WORK REQUIRED:
Determine how many lines of the records include "software", and answer with the number alone.

--- START ---

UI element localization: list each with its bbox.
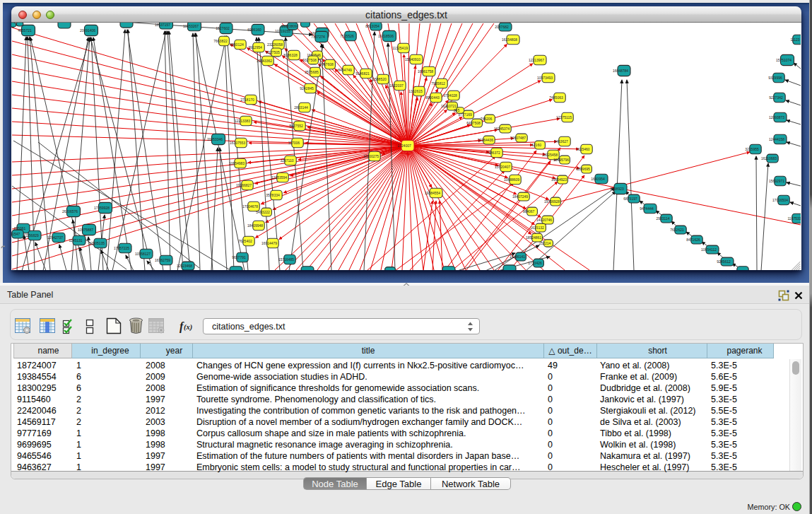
svg-text:12375115: 12375115 [556,115,572,119]
svg-text:4055721: 4055721 [18,28,32,33]
svg-text:6966160: 6966160 [247,28,261,32]
svg-text:9327508: 9327508 [302,58,317,62]
svg-text:3912954: 3912954 [248,45,262,49]
svg-text:2967608: 2967608 [319,62,334,66]
svg-text:8454749: 8454749 [338,68,352,72]
svg-text:7632621: 7632621 [670,228,684,232]
svg-text:2933114: 2933114 [656,216,669,221]
svg-text:26206576: 26206576 [62,209,78,214]
svg-text:2718170: 2718170 [240,98,254,102]
svg-text:6879197: 6879197 [623,197,637,201]
svg-text:1145131: 1145131 [69,238,82,243]
svg-text:2087682: 2087682 [495,25,509,29]
svg-text:9463627: 9463627 [554,139,568,144]
svg-text:9242845: 9242845 [300,86,314,90]
svg-text:10607487: 10607487 [510,136,526,140]
svg-text:16245374: 16245374 [494,127,510,131]
svg-text:117006: 117006 [288,141,300,145]
svg-text:8471626: 8471626 [686,238,700,242]
svg-text:15692971: 15692971 [769,179,784,183]
svg-text:16033809: 16033809 [281,24,297,28]
svg-text:7625402: 7625402 [238,239,252,243]
svg-text:10654112: 10654112 [701,247,717,252]
svg-text:17957225: 17957225 [114,246,129,250]
svg-text:3575685: 3575685 [305,70,319,74]
svg-text:16107553: 16107553 [230,141,245,145]
svg-text:16914479: 16914479 [261,241,277,245]
svg-text:9327505: 9327505 [266,50,280,54]
svg-text:12353594: 12353594 [271,175,287,180]
svg-text:9115460: 9115460 [576,147,589,151]
svg-text:14136141: 14136141 [510,255,525,259]
svg-text:8960124: 8960124 [230,42,244,47]
svg-text:18409948: 18409948 [247,223,263,228]
svg-text:9657791: 9657791 [232,255,246,259]
svg-text:20691406: 20691406 [80,28,95,33]
svg-text:3215955: 3215955 [745,147,759,151]
svg-text:18524861: 18524861 [526,235,541,240]
svg-text:12213383: 12213383 [235,119,250,123]
svg-text:10025458: 10025458 [542,153,558,157]
svg-text:10719155: 10719155 [275,29,290,33]
svg-text:1640954: 1640954 [591,177,605,181]
svg-text:15640910: 15640910 [405,57,420,62]
svg-text:20053346: 20053346 [207,137,223,141]
svg-text:12213967: 12213967 [529,58,544,62]
svg-text:19654923: 19654923 [551,177,567,182]
svg-text:10688609: 10688609 [504,177,519,182]
svg-text:11123: 11123 [790,37,799,42]
svg-text:17359928: 17359928 [94,206,110,210]
svg-text:10958127: 10958127 [135,252,151,256]
svg-text:9227342: 9227342 [769,95,783,100]
svg-text:1733426: 1733426 [528,261,542,265]
svg-text:19756928: 19756928 [544,199,560,204]
svg-text:12505135: 12505135 [89,241,105,245]
svg-text:7485063: 7485063 [549,95,563,100]
svg-text:9245612: 9245612 [717,259,731,264]
svg-text:10543362: 10543362 [257,59,272,63]
svg-text:12444158: 12444158 [769,137,784,141]
svg-text:20364436: 20364436 [478,138,493,142]
svg-text:1362615: 1362615 [408,89,423,93]
svg-text:18300275: 18300275 [363,154,379,158]
svg-text:62160: 62160 [531,143,541,147]
svg-text:3578334: 3578334 [266,193,280,197]
svg-text:5493222: 5493222 [256,210,270,214]
svg-text:18537157: 18537157 [155,23,170,27]
svg-text:10653267: 10653267 [183,24,199,28]
svg-text:252214: 252214 [539,241,551,245]
svg-text:984067: 984067 [523,209,535,214]
svg-text:12942737: 12942737 [47,235,63,240]
svg-text:1615132: 1615132 [530,226,544,230]
svg-text:8938923: 8938923 [610,187,624,191]
svg-text:19218506: 19218506 [378,34,394,38]
svg-text:1822037: 1822037 [389,83,404,88]
svg-text:(x): (x) [184,323,192,332]
svg-text:6734028: 6734028 [443,93,457,98]
svg-text:15720407: 15720407 [495,165,510,169]
svg-text:8990443: 8990443 [425,95,440,100]
svg-text:9777169: 9777169 [458,112,472,117]
svg-text:12093873: 12093873 [769,115,784,119]
svg-text:8186328: 8186328 [283,53,298,57]
svg-text:16782759: 16782759 [155,258,170,262]
svg-text:23226058: 23226058 [267,42,283,47]
svg-text:16648784: 16648784 [613,69,628,73]
svg-text:9329996: 9329996 [768,76,782,80]
svg-text:7386372: 7386372 [486,151,500,155]
svg-text:10973493: 10973493 [537,76,553,80]
svg-text:9474444: 9474444 [640,206,654,211]
svg-text:11156829: 11156829 [23,233,39,238]
svg-text:7663822: 7663822 [213,39,228,43]
svg-text:10975887: 10975887 [78,228,93,232]
svg-text:7955812: 7955812 [431,81,445,86]
svg-text:2803144: 2803144 [294,105,308,110]
svg-text:15716485: 15716485 [278,257,294,262]
svg-text:7357274: 7357274 [311,35,325,39]
svg-text:10654983: 10654983 [229,161,245,165]
svg-text:16210683: 16210683 [761,156,777,160]
svg-text:19166827: 19166827 [236,183,252,187]
svg-text:14120746: 14120746 [536,218,552,222]
svg-text:8427552: 8427552 [289,124,303,128]
svg-text:6497508: 6497508 [466,121,481,125]
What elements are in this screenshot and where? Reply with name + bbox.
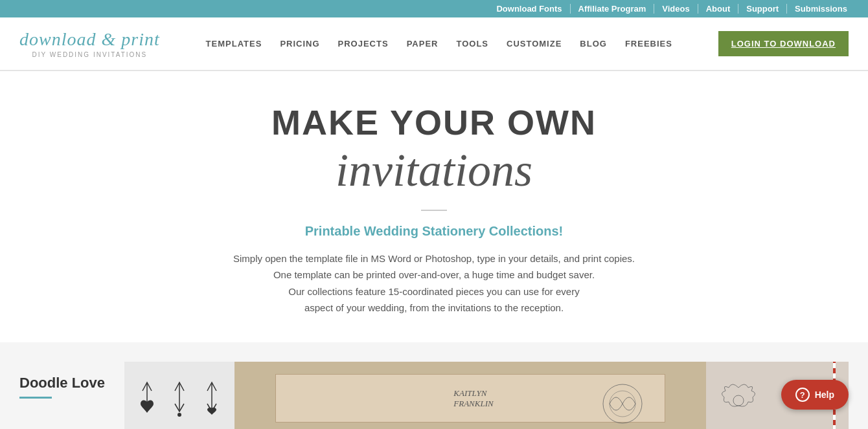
doodle-arrow-3-icon xyxy=(202,379,222,418)
card-label-underline xyxy=(19,397,52,399)
hero-divider xyxy=(421,210,447,211)
blog-nav[interactable]: BLOG xyxy=(571,39,616,49)
doodle-arrow-2-icon xyxy=(170,379,189,418)
doodle-icons xyxy=(131,373,228,424)
svg-point-6 xyxy=(733,395,744,406)
hero-title-top: MAKE YOUR OWN xyxy=(13,104,855,142)
hero-section: MAKE YOUR OWN invitations Printable Wedd… xyxy=(0,71,868,342)
main-navigation: TEMPLATES PRICING PROJECTS PAPER TOOLS C… xyxy=(197,39,681,49)
doodle-item-2 xyxy=(170,379,189,418)
help-button[interactable]: ? Help xyxy=(781,380,849,410)
doodle-image xyxy=(124,362,234,429)
logo: download & print DIY WEDDING INVITATIONS xyxy=(19,29,160,58)
hero-desc-line3: Our collections feature 15-coordinated p… xyxy=(288,286,579,297)
svg-point-2 xyxy=(177,413,181,417)
login-button[interactable]: LOGIN TO DOWNLOAD xyxy=(718,31,849,56)
floral-doodle-icon xyxy=(713,375,764,426)
paper-nav[interactable]: PAPER xyxy=(398,39,448,49)
support-link[interactable]: Support xyxy=(738,4,787,14)
hero-desc-line2: One template can be printed over-and-ove… xyxy=(273,269,595,280)
tools-nav[interactable]: TOOLS xyxy=(447,39,497,49)
envelope-name-2: FRANKLIN xyxy=(453,399,493,409)
doodle-item-1 xyxy=(137,379,157,418)
header: download & print DIY WEDDING INVITATIONS… xyxy=(0,17,868,71)
hero-subtitle: Printable Wedding Stationery Collections… xyxy=(13,224,855,239)
videos-link[interactable]: Videos xyxy=(654,4,698,14)
hero-title-italic: invitations xyxy=(13,145,855,196)
right-card-doodle xyxy=(713,375,764,429)
envelope-decoration-icon xyxy=(584,378,661,429)
logo-sub: DIY WEDDING INVITATIONS xyxy=(19,51,160,58)
pricing-nav[interactable]: PRICING xyxy=(271,39,328,49)
doodle-item-3 xyxy=(202,379,222,418)
hero-desc-line4: aspect of your wedding, from the invitat… xyxy=(304,302,564,313)
projects-nav[interactable]: PROJECTS xyxy=(329,39,398,49)
cards-section: Doodle Love xyxy=(0,342,868,429)
card-label-area: Doodle Love xyxy=(19,362,105,405)
download-fonts-link[interactable]: Download Fonts xyxy=(488,4,570,14)
doodle-arrow-1-icon xyxy=(137,379,157,418)
cards-content: KAITLYN FRANKLIN xyxy=(124,362,849,429)
help-icon: ? xyxy=(795,388,810,402)
help-label: Help xyxy=(815,390,834,400)
top-bar: Download Fonts Affiliate Program Videos … xyxy=(0,0,868,17)
card-label-title: Doodle Love xyxy=(19,375,105,391)
logo-text: download & print xyxy=(19,29,160,50)
affiliate-program-link[interactable]: Affiliate Program xyxy=(571,4,655,14)
about-link[interactable]: About xyxy=(698,4,739,14)
hero-description: Simply open the template file in MS Word… xyxy=(201,250,667,316)
templates-nav[interactable]: TEMPLATES xyxy=(197,39,271,49)
freebies-nav[interactable]: FREEBIES xyxy=(616,39,681,49)
hero-desc-line1: Simply open the template file in MS Word… xyxy=(233,253,635,264)
envelope-name-1: KAITLYN xyxy=(453,388,493,399)
customize-nav[interactable]: CUSTOMIZE xyxy=(497,39,571,49)
envelope-image: KAITLYN FRANKLIN xyxy=(234,362,706,429)
submissions-link[interactable]: Submissions xyxy=(787,4,855,14)
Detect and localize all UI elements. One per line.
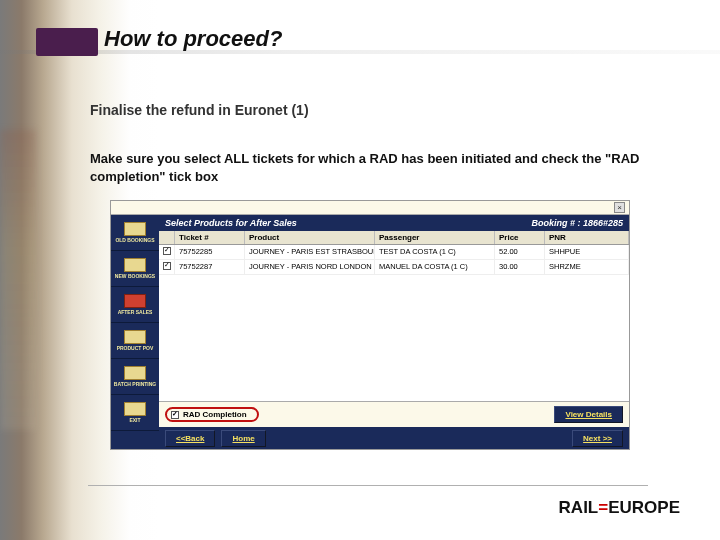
euronet-sidebar: OLD BOOKINGS NEW BOOKINGS AFTER SALES PR… <box>111 215 159 449</box>
rad-completion-label: RAD Completion <box>183 410 247 419</box>
sidebar-item-product-pov[interactable]: PRODUCT POV <box>111 323 159 359</box>
footer-divider <box>88 485 648 486</box>
table-row[interactable]: 75752287 JOURNEY - PARIS NORD LONDON ST … <box>159 260 629 275</box>
row-checkbox[interactable] <box>163 262 171 270</box>
close-icon[interactable]: × <box>614 202 625 213</box>
footer-panel: RAD Completion View Details <box>159 401 629 427</box>
col-passenger: Passenger <box>375 231 495 244</box>
rail-europe-logo: RAIL=EUROPE <box>559 498 680 518</box>
sidebar-item-old-bookings[interactable]: OLD BOOKINGS <box>111 215 159 251</box>
section-header: Select Products for After Sales Booking … <box>159 215 629 231</box>
after-sales-icon <box>124 294 146 308</box>
envelope-icon <box>124 258 146 272</box>
rad-completion-checkbox[interactable] <box>171 411 179 419</box>
title-accent-block <box>36 28 98 56</box>
rad-completion-highlight: RAD Completion <box>165 407 259 422</box>
window-titlebar: × <box>111 201 629 215</box>
sidebar-item-batch-printing[interactable]: BATCH PRINTING <box>111 359 159 395</box>
view-details-button[interactable]: View Details <box>554 406 623 423</box>
instruction-text: Make sure you select ALL tickets for whi… <box>90 150 642 185</box>
info-icon <box>124 330 146 344</box>
next-button[interactable]: Next >> <box>572 430 623 447</box>
col-price: Price <box>495 231 545 244</box>
row-checkbox[interactable] <box>163 247 171 255</box>
slide-title: How to proceed? <box>104 26 282 52</box>
table-row[interactable]: 75752285 JOURNEY - PARIS EST STRASBOURG … <box>159 245 629 260</box>
bottom-nav-bar: <<Back Home Next >> <box>159 427 629 449</box>
home-button[interactable]: Home <box>221 430 265 447</box>
sidebar-item-after-sales[interactable]: AFTER SALES <box>111 287 159 323</box>
col-product: Product <box>245 231 375 244</box>
sidebar-item-exit[interactable]: EXIT <box>111 395 159 431</box>
table-header: Ticket # Product Passenger Price PNR <box>159 231 629 245</box>
envelope-icon <box>124 222 146 236</box>
back-button[interactable]: <<Back <box>165 430 215 447</box>
euronet-main-area: Select Products for After Sales Booking … <box>159 215 629 449</box>
slide-subtitle: Finalise the refund in Euronet (1) <box>90 102 309 118</box>
col-pnr: PNR <box>545 231 629 244</box>
exit-icon <box>124 402 146 416</box>
section-header-label: Select Products for After Sales <box>165 218 297 228</box>
table-body: 75752285 JOURNEY - PARIS EST STRASBOURG … <box>159 245 629 401</box>
euronet-screenshot: × OLD BOOKINGS NEW BOOKINGS AFTER SALES … <box>110 200 630 450</box>
background-motion-blur <box>0 130 36 430</box>
sidebar-item-new-bookings[interactable]: NEW BOOKINGS <box>111 251 159 287</box>
booking-number-label: Booking # : 1866#285 <box>531 218 623 228</box>
printer-icon <box>124 366 146 380</box>
col-ticket: Ticket # <box>175 231 245 244</box>
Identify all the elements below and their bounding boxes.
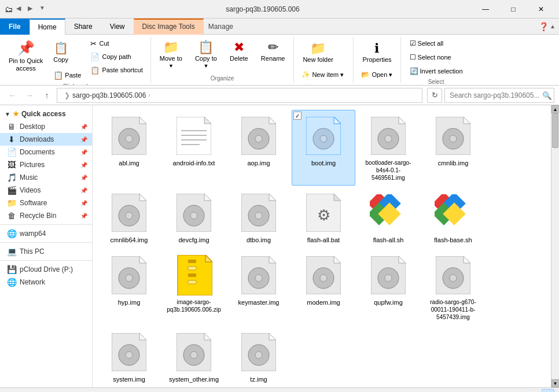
file-item-boot[interactable]: ✓ boot.img — [292, 110, 355, 186]
new-folder-button[interactable]: 📁 New folder — [297, 37, 339, 67]
file-item-abl[interactable]: abl.img — [97, 110, 161, 186]
up-button[interactable]: ↑ — [39, 88, 54, 103]
svg-marker-72 — [464, 256, 470, 263]
paste-button[interactable]: 📋 Paste — [49, 68, 85, 82]
tab-disc-image-tools[interactable]: Disc Image Tools — [134, 19, 204, 35]
address-path[interactable]: ❯ sargo-pq3b.190605.006 › — [57, 88, 422, 103]
scroll-up-button[interactable]: ▲ — [551, 105, 560, 113]
tab-view[interactable]: View — [101, 19, 134, 35]
open-items: ℹ Properties 📂 Open ▾ ✏ Edit 🕐 History — [357, 37, 396, 86]
large-icon-view-button[interactable]: ⊞ — [527, 389, 539, 393]
select-group-label: Select — [428, 77, 444, 86]
network-icon: 🌐 — [7, 278, 16, 287]
sidebar-item-downloads[interactable]: ⬇ Downloads 📌 — [0, 133, 92, 146]
file-item-flash-all-bat[interactable]: ⚙ flash-all.bat — [292, 187, 355, 248]
search-input[interactable] — [444, 88, 554, 103]
pcloud-icon: 💾 — [7, 265, 16, 274]
sidebar-item-recycle[interactable]: 🗑 Recycle Bin 📌 — [0, 209, 92, 222]
pictures-label: Pictures — [20, 161, 45, 169]
delete-button[interactable]: ✖ Delete — [225, 37, 253, 65]
file-item-cmnlib64[interactable]: cmnlib64.img — [97, 187, 161, 248]
file-item-aop[interactable]: aop.img — [227, 110, 290, 186]
forward-button[interactable]: → — [22, 88, 37, 103]
sidebar-item-pictures[interactable]: 🖼 Pictures 📌 — [0, 158, 92, 171]
file-item-dtbo[interactable]: dtbo.img — [227, 187, 290, 248]
file-item-cmnlib[interactable]: cmnlib.img — [421, 110, 485, 186]
file-item-tz[interactable]: tz.img — [227, 326, 290, 387]
file-item-android-info[interactable]: android-info.txt — [162, 110, 226, 186]
tab-home[interactable]: Home — [30, 19, 65, 35]
rename-button[interactable]: ✏ Rename — [256, 37, 290, 65]
paste-shortcut-button[interactable]: 📋 Paste shortcut — [86, 64, 146, 76]
svg-marker-5 — [204, 117, 211, 124]
file-item-modem[interactable]: modem.img — [292, 249, 355, 325]
minimize-button[interactable]: — — [472, 0, 499, 19]
new-item-button[interactable]: ✨ New item ▾ — [297, 68, 350, 81]
sidebar-item-wamp64[interactable]: 🌐 wamp64 — [0, 227, 92, 240]
svg-point-37 — [255, 212, 262, 219]
properties-button[interactable]: ℹ Properties — [357, 37, 396, 67]
file-item-radio[interactable]: radio-sargo-g670-00011-190411-b-5457439.… — [421, 249, 485, 325]
downloads-pin: 📌 — [80, 136, 87, 143]
sidebar-item-pcloud[interactable]: 💾 pCloud Drive (P:) — [0, 263, 92, 276]
copy-path-button[interactable]: 📄 Copy path — [86, 50, 146, 63]
close-button[interactable]: ✕ — [528, 0, 554, 19]
select-all-icon: ☑ — [410, 39, 416, 47]
pin-to-quick-access-button[interactable]: 📌 Pin to Quickaccess — [3, 37, 48, 75]
file-icon-qupfw — [367, 254, 409, 296]
copy-to-button[interactable]: 📋 Copy to▼ — [190, 37, 222, 72]
scroll-down-button[interactable]: ▼ — [551, 379, 560, 387]
file-icon-system — [108, 331, 150, 373]
sidebar-item-music[interactable]: 🎵 Music 📌 — [0, 171, 92, 184]
file-name-boot: boot.img — [311, 159, 336, 167]
search-icon-button[interactable]: 🔍 — [542, 91, 552, 99]
properties-icon: ℹ — [374, 41, 379, 56]
rename-label: Rename — [261, 55, 285, 62]
downloads-icon: ⬇ — [7, 135, 16, 144]
move-to-button[interactable]: 📁 Move to▼ — [155, 37, 187, 72]
tab-file[interactable]: File — [0, 19, 30, 35]
pictures-icon: 🖼 — [7, 160, 16, 169]
copy-button[interactable]: 📋 Copy — [49, 37, 85, 67]
sidebar-item-software[interactable]: 📁 Software 📌 — [0, 197, 92, 209]
select-all-button[interactable]: ☑ Select all — [404, 37, 449, 50]
select-none-button[interactable]: ☐ Select none — [404, 51, 457, 64]
paste-icon: 📋 — [53, 71, 63, 80]
new-items: 📁 New folder ✨ New item ▾ ⚡ Easy access … — [297, 37, 350, 86]
invert-selection-button[interactable]: 🔄 Invert selection — [404, 65, 468, 77]
svg-marker-39 — [334, 194, 341, 201]
file-item-devcfg[interactable]: devcfg.img — [162, 187, 226, 248]
details-view-button[interactable]: ☰ — [542, 389, 554, 393]
file-item-system-other[interactable]: system_other.img — [162, 326, 226, 387]
boot-checkbox[interactable]: ✓ — [293, 112, 301, 120]
ribbon-group-new: 📁 New folder ✨ New item ▾ ⚡ Easy access … — [294, 37, 354, 83]
file-item-system[interactable]: system.img — [97, 326, 161, 387]
clipboard-small-group: ✂ Cut 📄 Copy path 📋 Paste shortcut — [86, 37, 146, 76]
file-area[interactable]: abl.img android-info.txt — [93, 105, 551, 387]
sidebar-item-videos[interactable]: 🎬 Videos 📌 — [0, 184, 92, 197]
file-item-keymaster[interactable]: keymaster.img — [227, 249, 290, 325]
cut-button[interactable]: ✂ Cut — [86, 37, 146, 50]
refresh-button[interactable]: ↻ — [427, 88, 442, 103]
open-button[interactable]: 📂 Open ▾ — [357, 68, 396, 81]
scrollbar[interactable]: ▲ ▼ — [551, 105, 559, 387]
help-icon[interactable]: ❓ — [539, 22, 549, 31]
file-item-bootloader[interactable]: bootloader-sargo-b4s4-0.1-5469561.img — [356, 110, 420, 186]
ribbon-expand-icon[interactable]: ▲ — [550, 23, 556, 29]
file-item-flash-base-sh[interactable]: flash-base.sh — [421, 187, 485, 248]
tab-share[interactable]: Share — [65, 19, 101, 35]
file-item-hyp[interactable]: hyp.img — [97, 249, 161, 325]
sidebar-item-desktop[interactable]: 🖥 Desktop 📌 — [0, 120, 92, 133]
file-name-tz: tz.img — [250, 375, 267, 383]
scroll-thumb[interactable] — [552, 113, 558, 148]
software-label: Software — [20, 199, 47, 207]
sidebar-item-documents[interactable]: 📄 Documents 📌 — [0, 146, 92, 158]
file-item-qupfw[interactable]: qupfw.img — [356, 249, 420, 325]
back-button[interactable]: ← — [5, 88, 20, 103]
sidebar-item-network[interactable]: 🌐 Network — [0, 276, 92, 289]
quick-access-header[interactable]: ▼ ★ Quick access — [0, 108, 92, 120]
file-item-flash-all-sh[interactable]: flash-all.sh — [356, 187, 420, 248]
maximize-button[interactable]: □ — [500, 0, 527, 19]
sidebar-item-thispc[interactable]: 💻 This PC — [0, 245, 92, 258]
file-item-image-sargo[interactable]: image-sargo-pq3b.190605.006.zip — [162, 249, 226, 325]
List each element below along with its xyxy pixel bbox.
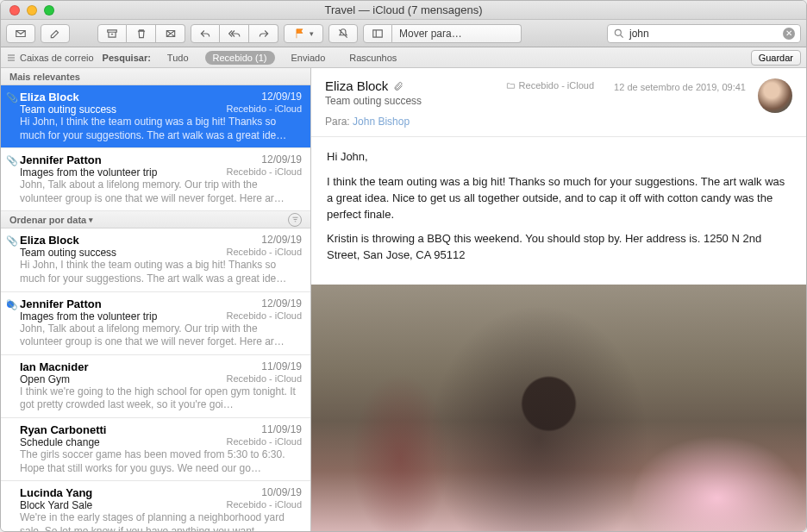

--- END ---

OUTPUT FOR THIS EXERCISE:
2